Willy I’m not following your logic here. True value is what someone is willing to pay. If several someones are willing to pay that price, even better.
Book values however are static. They are whatever the author fixed them at when the book was written. True values fluctuate over time. Knife values are dynamic. They change depending on the economy, collector fads, availability of raw materials (stag, pearl, etc), laws (ivory), inflation, and other variables.
A recent example: Case 63047, 1971-1979 dotted mint to near mint condition. Sargents Premium Guide to Knives and Razors
7th edition, published 2008 says value is $60. Pfeiffer’s Collecting Case Knives
2nd edition, published 2015 says value is $65. However three of them have sold on eBay in the past couple of weeks for between $42 and $48. So are they currently worth about $45, or $60, or $65?
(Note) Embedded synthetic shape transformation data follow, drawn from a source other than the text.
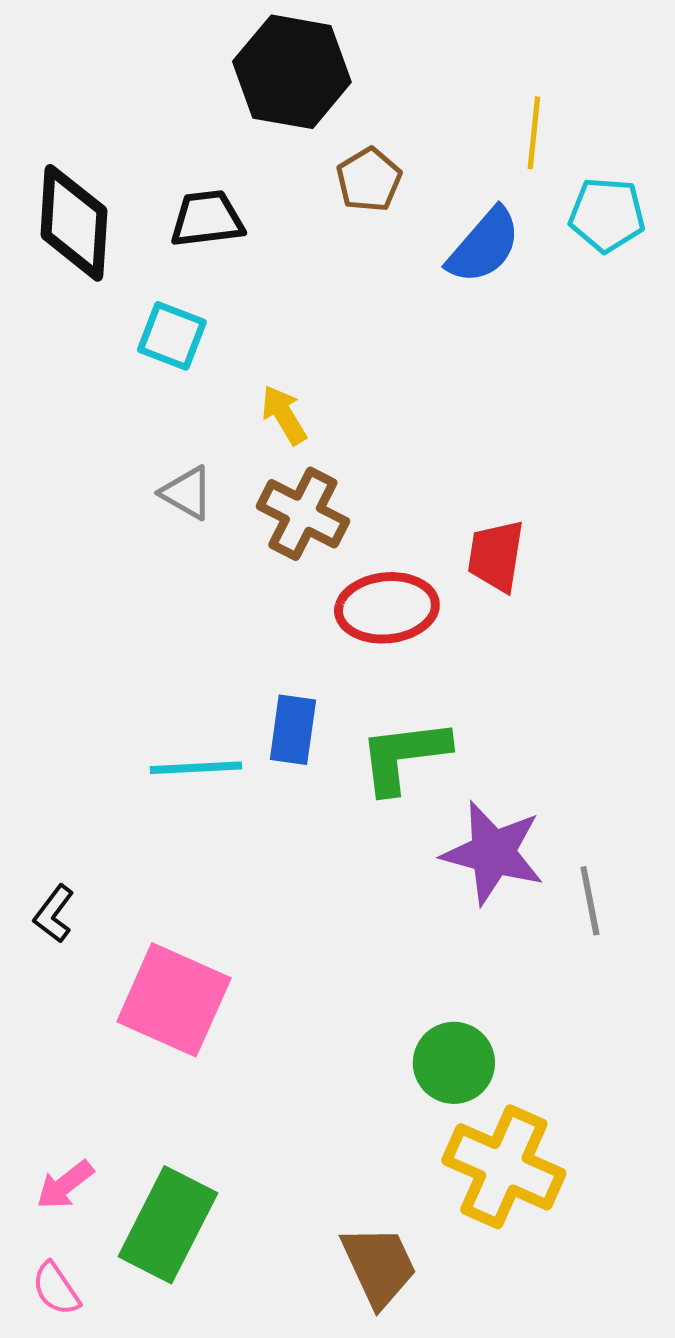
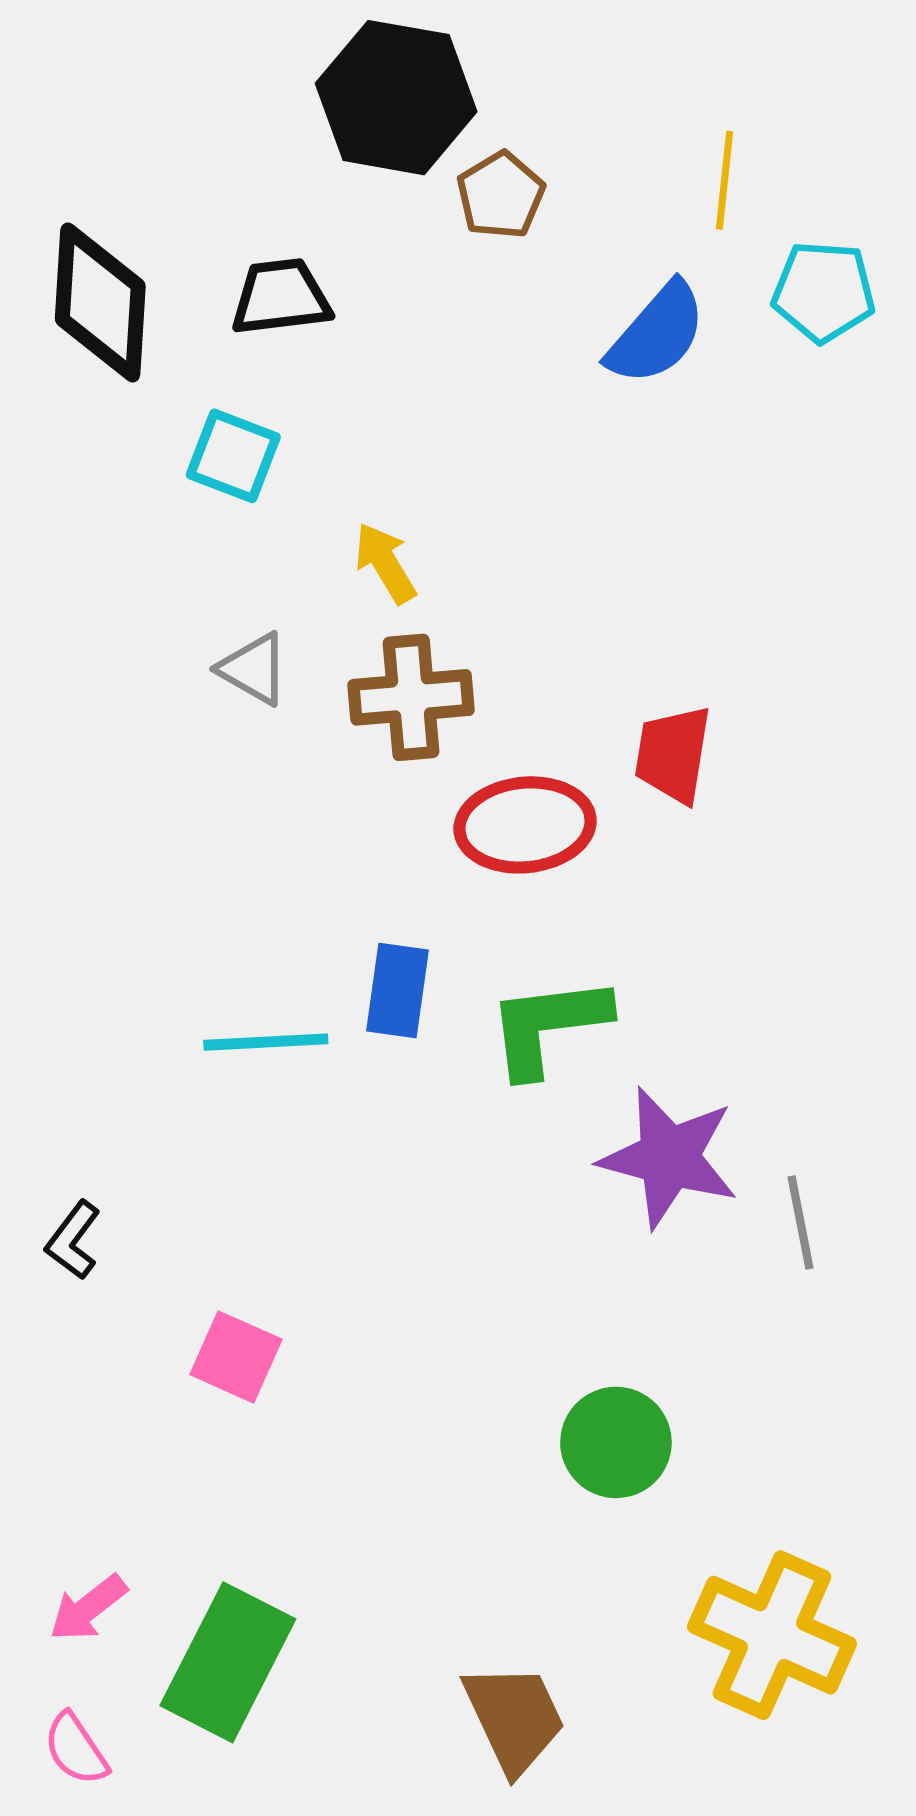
brown pentagon: (369, 180) -> (501, 195), moved
brown cross: (303, 514) -> (411, 697), turned -32
pink square: (174, 1000) -> (236, 1357), size x0.6
yellow cross: (504, 1167) -> (772, 1635), moved

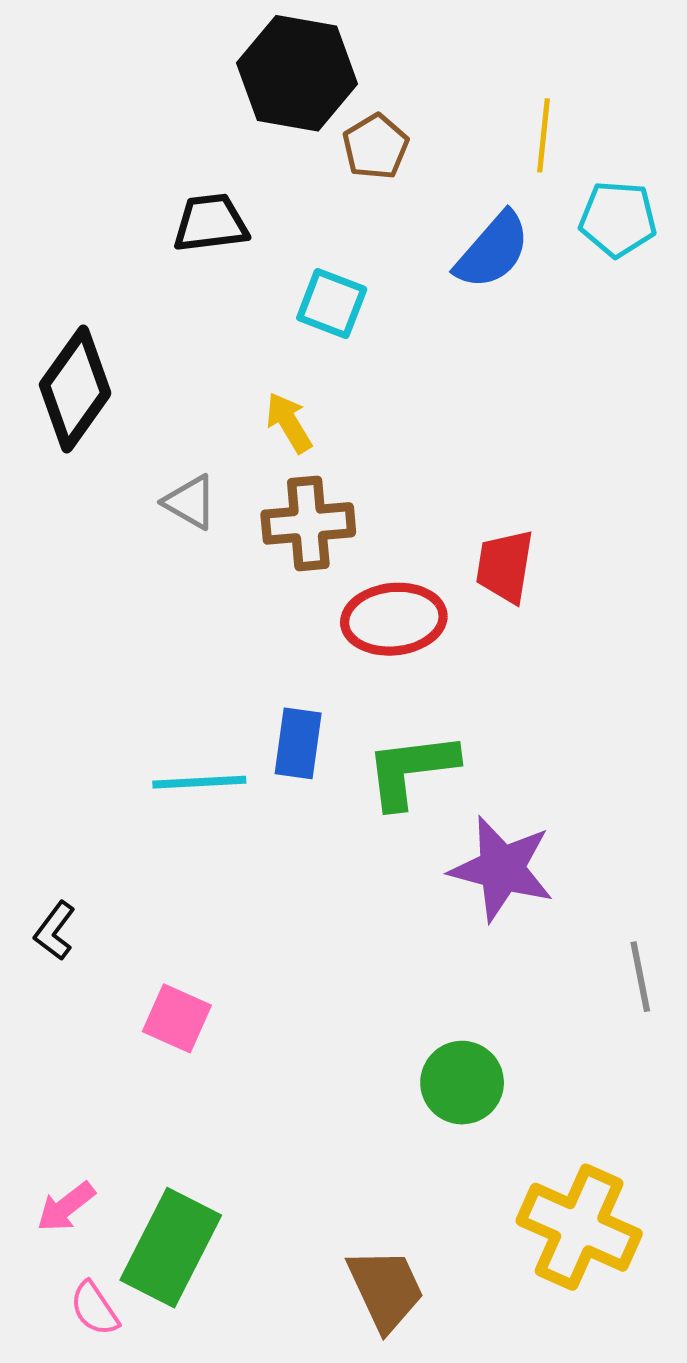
black diamond: (100, 302) -> (75, 389), moved, turned 32
cyan square: (233, 456) -> (332, 303), moved
gray line: (801, 1223) -> (640, 977), moved
pink semicircle: (76, 1749) -> (94, 1309), moved

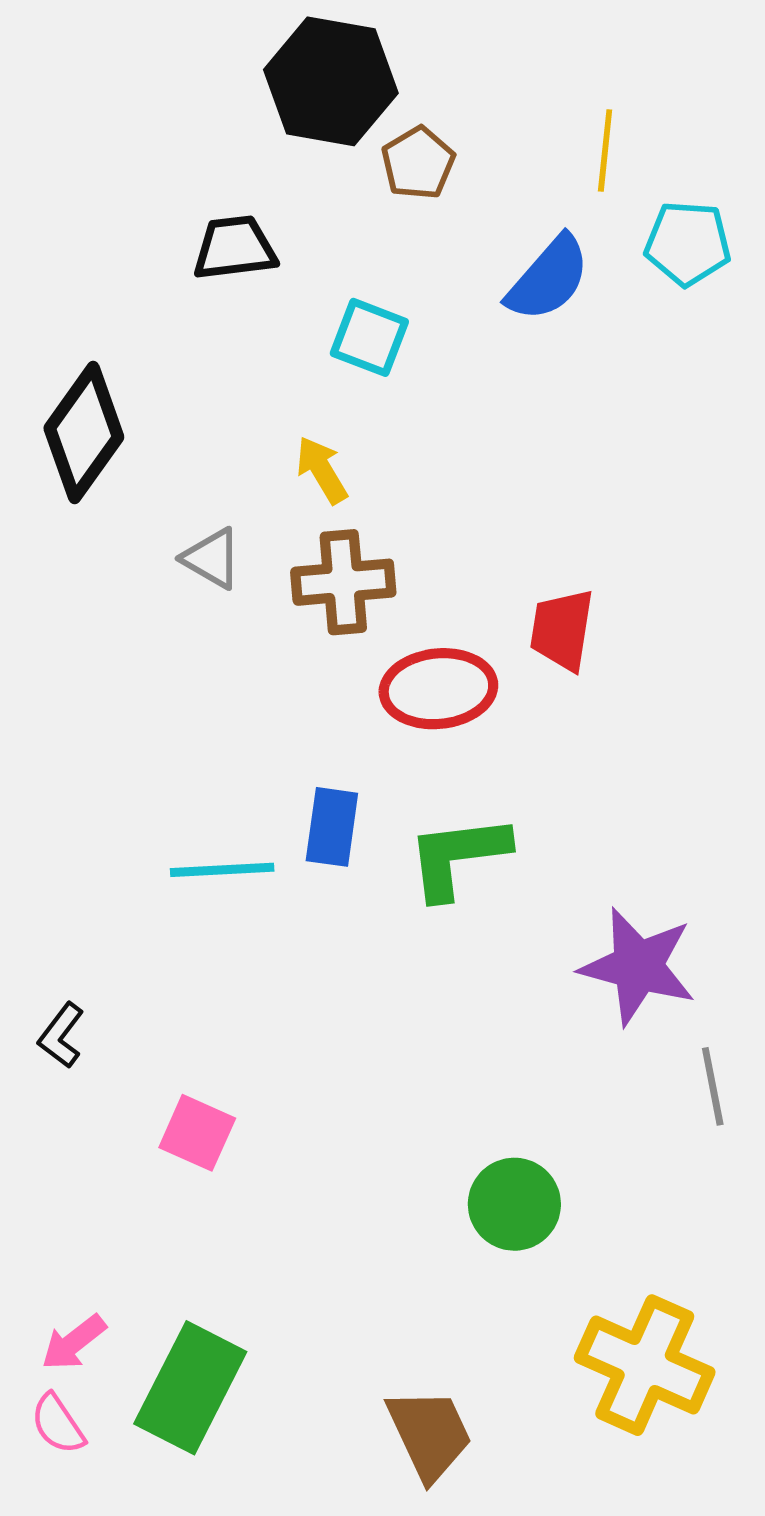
purple star: (502, 869) -> (638, 966), moved
pink semicircle: (94, 1309) -> (58, 1424), moved

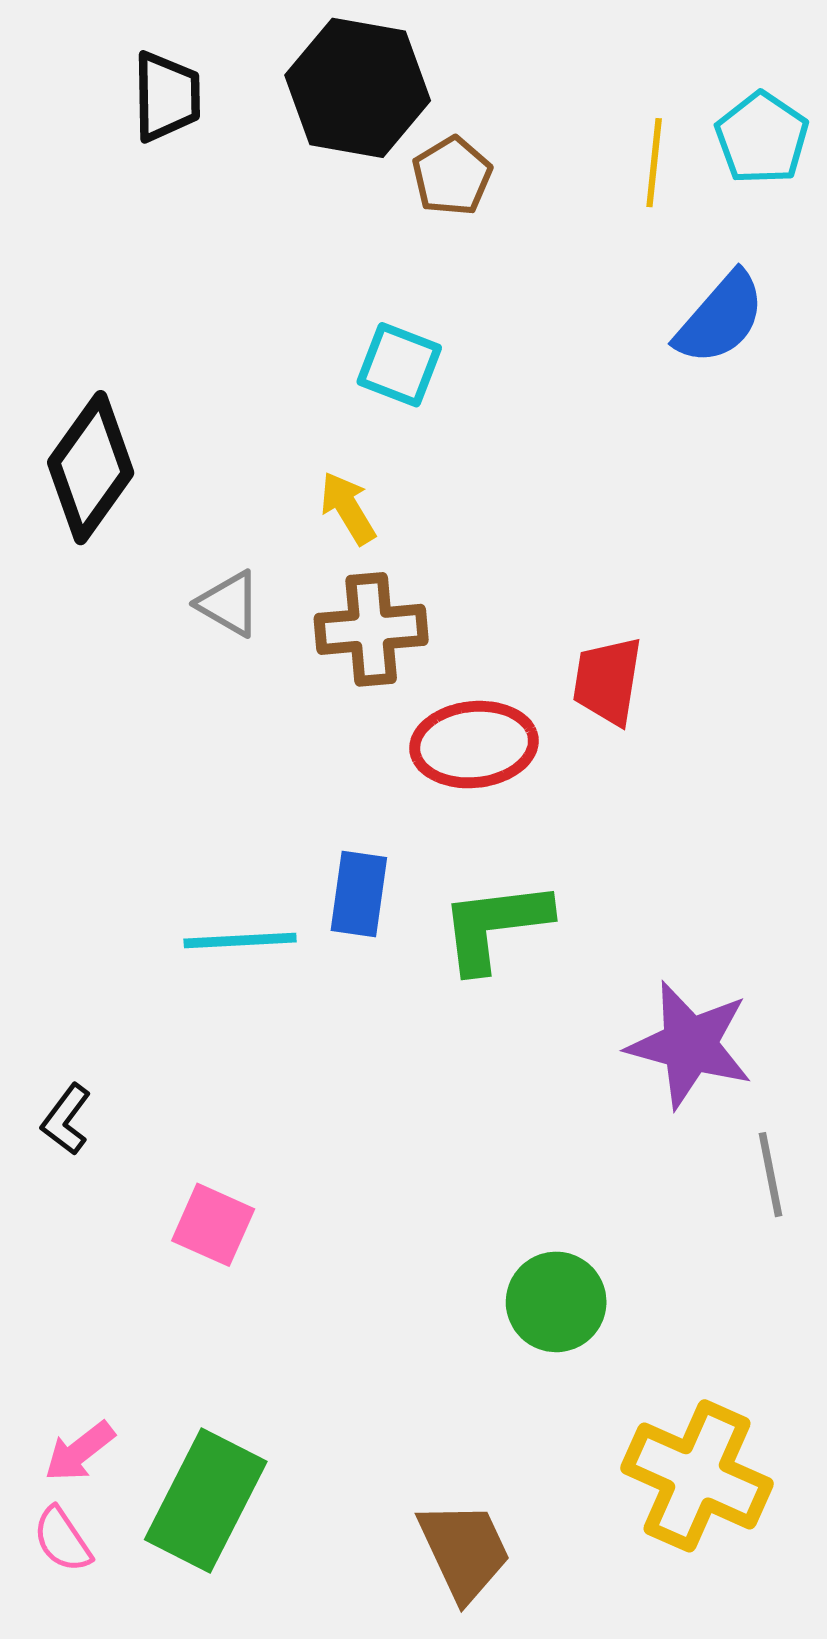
cyan pentagon: (688, 243) -> (762, 138), moved, turned 30
black trapezoid: (235, 248) -> (167, 96), moved, turned 96
blue semicircle: (548, 279) -> (720, 318), moved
EBay provides a wide audience of potential bidders, so its sold listings are a good resource for what buyers are willing to pay (in other words the true value) at the time of the auction. In other words, it’s a good place to get an idea of current prices. I do agree that eBay asking prices aren’t a good resource - you need to look at sold listings. On the other hand book value is the author’s educated opinion at the time the book was written - likely years ago.